GET IT TOGETHER WITH THE ANCHOR METHOD
The ANCHOR method is broken down into six subjects, each addressing a key element of board-building success: (self) assessment, networking, communication, honoring legal duties, organization, and refreshing your board.
What’s the ANCHOR method, you ask? Here’s the 411—It’s all about:
Assessing your identity in leadership. When you build your board, make sure you know yourself and your leadership style first so you can include board members who have complementary skill sets. For example, I tend to be more of a visionary and “big ideas” person—I might source people who are more analytical and administrative. I make decisions quickly; others need more time. Understanding what you bring to the equation of the board means you can make beautiful math together as a new addition.
Networking to establish your board. Diversity is not just a buzzword. Studies show that diverse-led firms are more innovative and profitable. Ideally, your board will bring more perspectives to the table. I’ve found when you have folks from different walks of life, different ages, different geographic locations, and so on, you can generate more ideas and problem-solve more effectively.
Communicating with your team. Board members can sense if your team is not sharing data regularly enough for them to parse. I’ve also certainly been on boards where attendance became an issue. It’s important that your board shows up for you when and where you need them. I like to mix it up and have both individual conversations with board members as well as establishing a regular (quarterly at a minimum) formal meeting.

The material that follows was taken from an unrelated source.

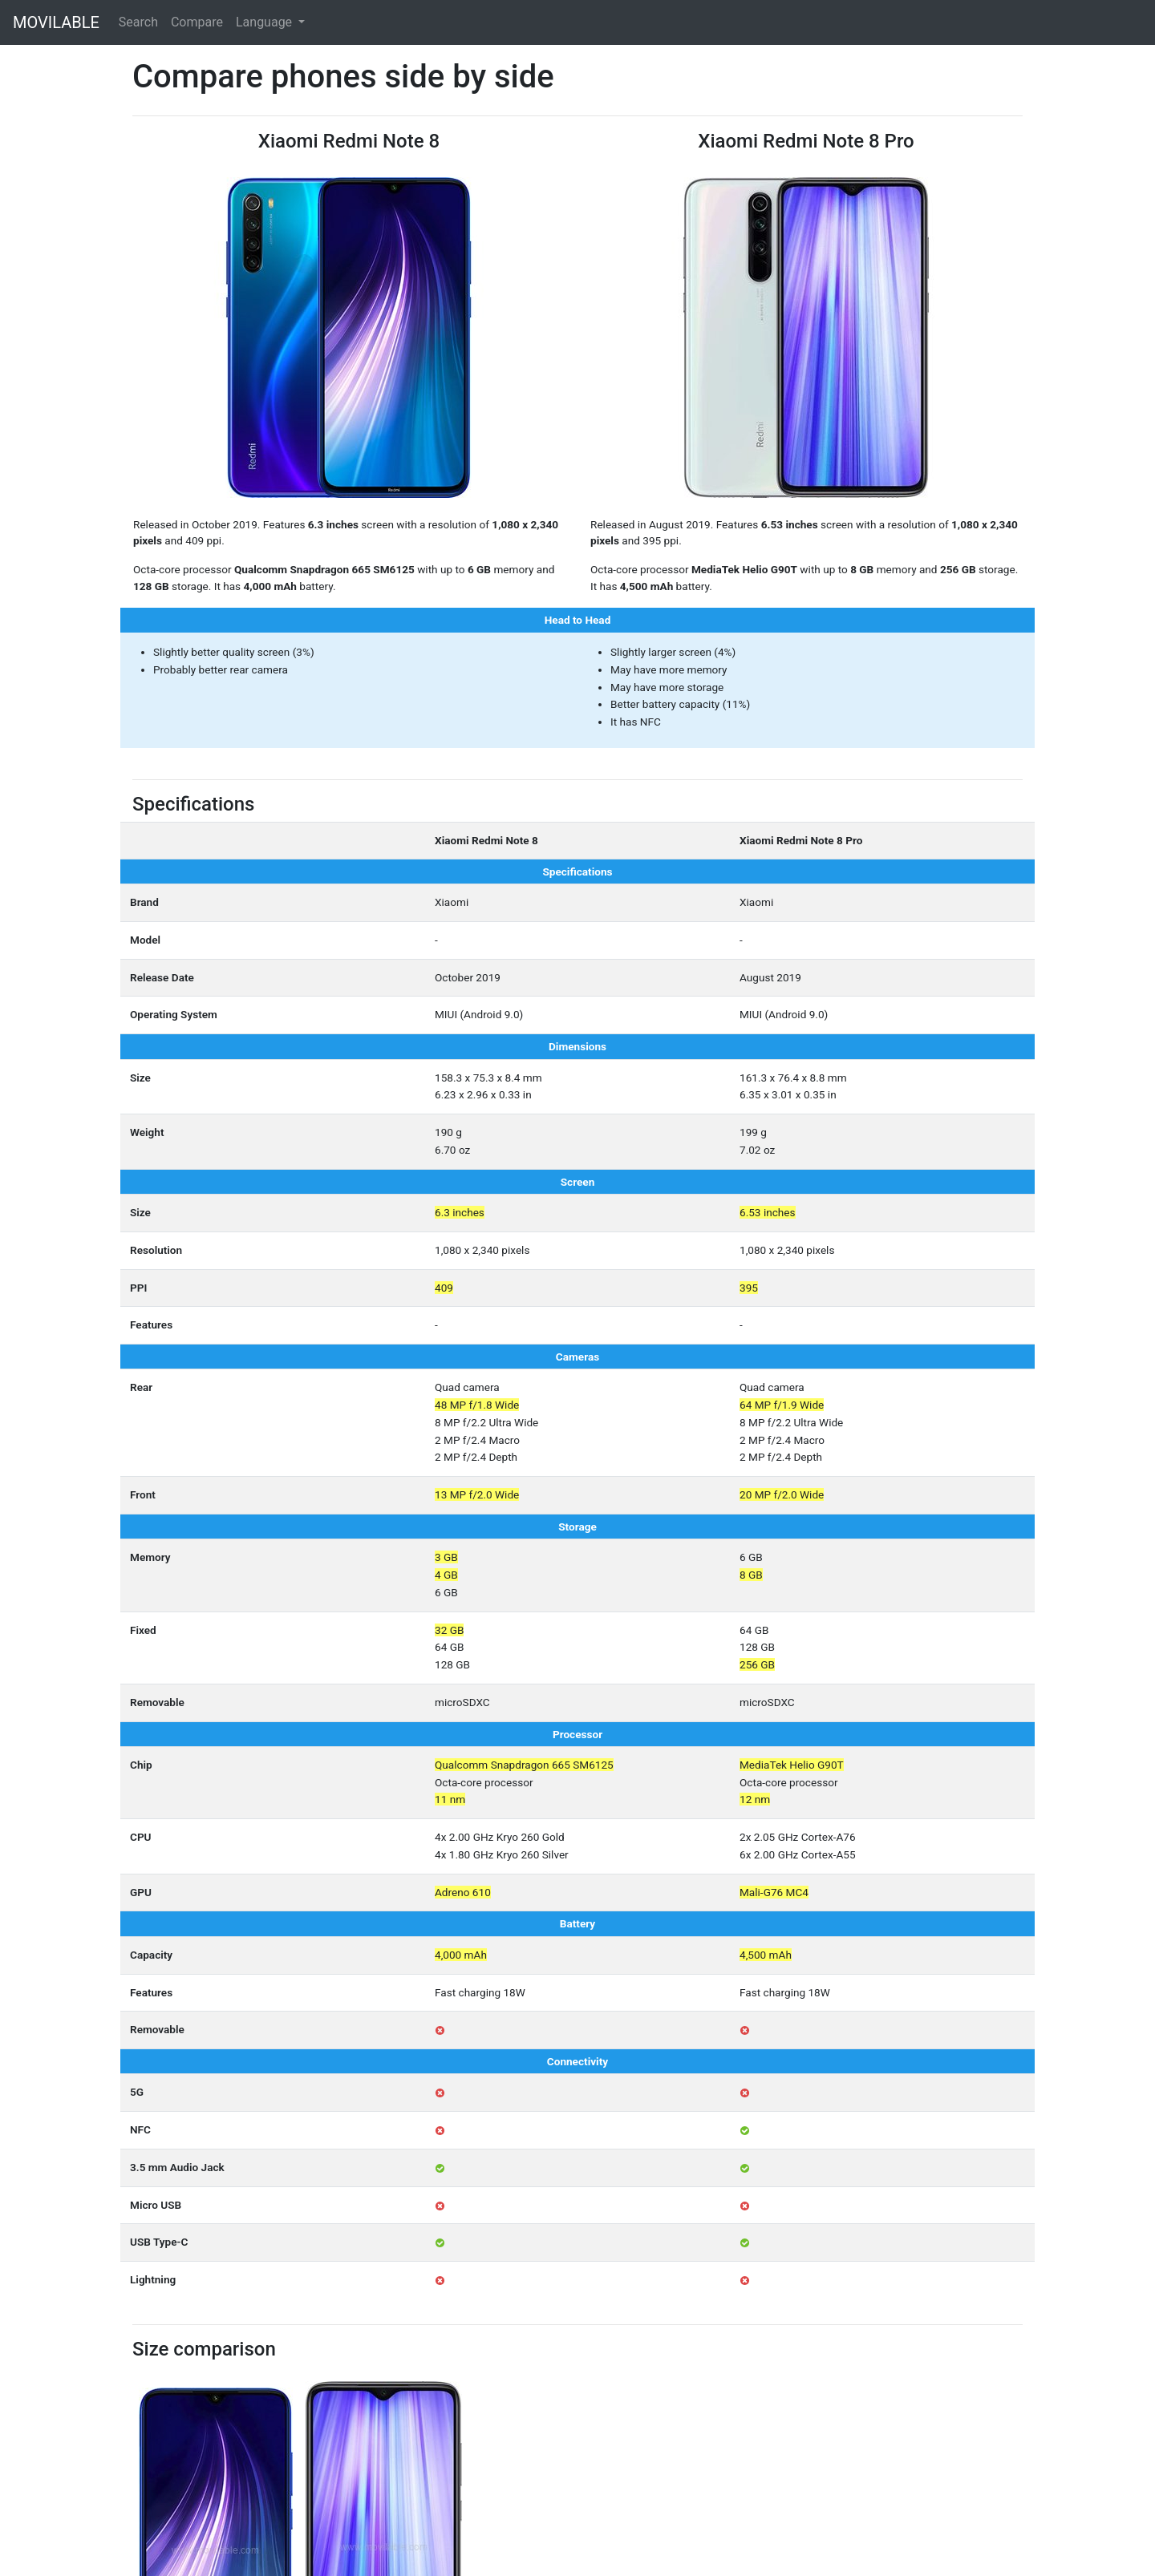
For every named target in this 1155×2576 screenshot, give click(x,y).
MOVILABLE (56, 22)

Honoring your legal duties to keep your business protected. Every board has bylaws and it’s important that folks understand the legal requirements of participation. I’ve seen board members use the bylaws to manipulate the outcome of conversations. My rule of thumb in general is to keep your business on the up and up because trouble will catch up with you eventually if you aren’t careful.
Organizing your team and getting your ish together can make all the difference. What do your board processes look like? Does the board only speak with the CEO, or are there opportunities to hear from other staff members? I find it’s helpful to send board materials for review at least a week or two in advance and to pre-schedule board meetings at least a quarter ahead.
Refreshing your business and renewing your outlook. Serving on different kinds of boards can give you ideas to share with colleagues. I have served on both non-profit and for-profit boards. While there’s a lot of overlap, each board’s composition and behavior can give you insights that can help on other boards. I always recommend that those in the c-suite join other boards.
Whether you’re a nonprofit, for-profit, early stage, or anywhere along your journey, here are a few resources I highly recommend to help level up your board and business:
- Boardsource provides tactical support and resources on board governance for nonprofits
- World Class Boards helps with the onboarding process for new board members with their comprehensive video guides
I know from personal experience how powerful a board can be in helping founders and CEOs accelerate revenue and reputation. Embrace the opportunity to grow the surround sound of support for your business as it grows with a rock-star board of directors!